Existem actores que passam ao lado de uma grande carreira no cinema e que no entanto são recordados para sempre por causa de um único filme. Anthony Perkins foi um desses actores e “Psycho”, do mestre Alfred Hitchcock, foi, obviamente, o filme que em 1960 lhe trouxe a fama eterna (seriam feitas mais duas sequelas e um terceiro filme para televisão, mas todos eles perfeitamente escusados). Admirador confesso de Orson Welles (com quem rodou um dos seus filmes mais conhecidos, “The Trial”) e de Elvis Presley (deu o nome do Rei do Rock ao filho mais velho, nascido em 1976), Perkins nasceu em Nova Iorque, a 4 de Abril de 1932 (no mesmo dia do que o realizador soviético Andrei Tarkovsky). Filho único, teve problemas do foro psíquico desde muito novo, o que o levou a submeter-se por várias vezes a tratamentos específicos.

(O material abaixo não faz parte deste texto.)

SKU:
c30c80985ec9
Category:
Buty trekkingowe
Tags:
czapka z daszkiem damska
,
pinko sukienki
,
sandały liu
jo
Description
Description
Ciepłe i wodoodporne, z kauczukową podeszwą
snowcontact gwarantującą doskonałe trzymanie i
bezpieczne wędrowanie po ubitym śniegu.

O pai, James Osgood Perkins, actor teatral relativamente conhecido na Broadway, morreu quando Perkins tinha apenas 5 anos. Educado pela mãe, estuda no Brown College e no Nichols Institute de Palm Beach, na Florida, e mais tarde inscreve-se no Rollins College (1951-1952) e na Columbia University (1952-1953). Inicia-se nos palcos em companhias de amadores e, nos meses de Verão, em grupos profissionais. Estreia-se no cinema em 1953 e durante três anos desempenha diversos papeis em séries televisivas. Pouco antes de acabar os estudos, é chamado à Broadway pela Playwright’s Company para interpretar, ao lado de Joan Fontaine, a peça “Chá e Simpatia”, como substituto de John Kerr. Em 1956 regressa ao cinema pela porta grande, pois seria nomeado para o Oscar de melhor actor secundário pelo filme “Friendly Persuasion”, de William Wyler, uma história de Quakers passada em 1862, e na qual Perkins desempenha o papel do filho de Gary Cooper.

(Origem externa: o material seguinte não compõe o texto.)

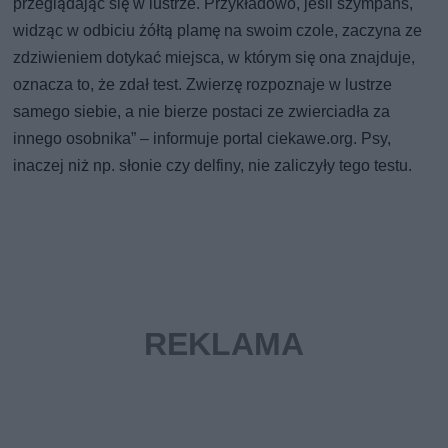
przeglądając się w lustrze. Przykładowo, jeśli szympans,
widząc w odbiciu żółtą plamę na swoim czole, zaczyna ze
zdziwieniem dotykać miejsca, w którym się ona znajduje,
oznacza to, że zdał test. Zwierzę rozpoznaje w lustrze
samego siebie, a nie bierze postaci ze zwierciadła za
innego osobnika” – informuje portal ciekawe.org. Psy,
inaczej niż np. słonie czy delfiny, nie zaliczyły tego testu.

Anthony Perkins foi um homem sensível e inteligente que sofreu bastante ao longo da sua vida, quer no campo pessoal quer no profissional, no qual foi usado (e abusado) pelos tubarões de Hollywood que o obrigaram a desempenhar papeis em filmes que ele sabia de antemão não terem qualquer valor artístico, conforme desabafou mais tarde numa entrevista: «I spent a couple of years playing parts in which I was supposed to be a decisive person, but all the while I was in torment over the feeling of being a total cipher. It just about paralysed me.»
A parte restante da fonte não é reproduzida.